#### Supplied data ####

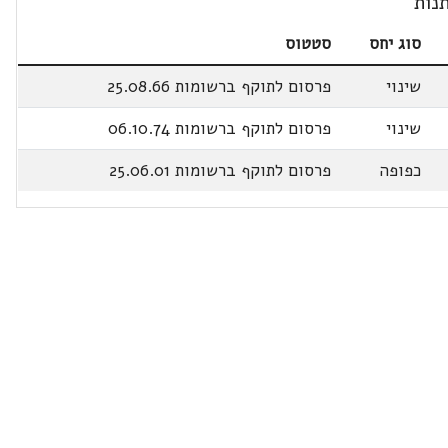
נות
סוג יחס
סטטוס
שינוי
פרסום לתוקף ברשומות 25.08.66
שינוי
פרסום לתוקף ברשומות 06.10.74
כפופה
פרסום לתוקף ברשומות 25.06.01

####
#### Supplied data ####

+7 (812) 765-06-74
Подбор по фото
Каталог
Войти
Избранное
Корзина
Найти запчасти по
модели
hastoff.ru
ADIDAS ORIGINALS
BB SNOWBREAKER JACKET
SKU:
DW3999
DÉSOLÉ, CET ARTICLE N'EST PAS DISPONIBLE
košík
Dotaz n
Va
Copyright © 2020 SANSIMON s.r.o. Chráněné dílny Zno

####
#### Supplied data ####

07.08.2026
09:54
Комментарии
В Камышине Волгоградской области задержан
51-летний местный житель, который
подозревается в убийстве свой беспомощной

####

• _Brief_:
In the records, which lines use the word "לתוקף"? Report them.

• _Written solution_:
פרסום לתוקף ברשומות 25.08.66
פרסום לתוקף ברשומות 06.10.74
פרסום לתוקף ברשומות 25.06.01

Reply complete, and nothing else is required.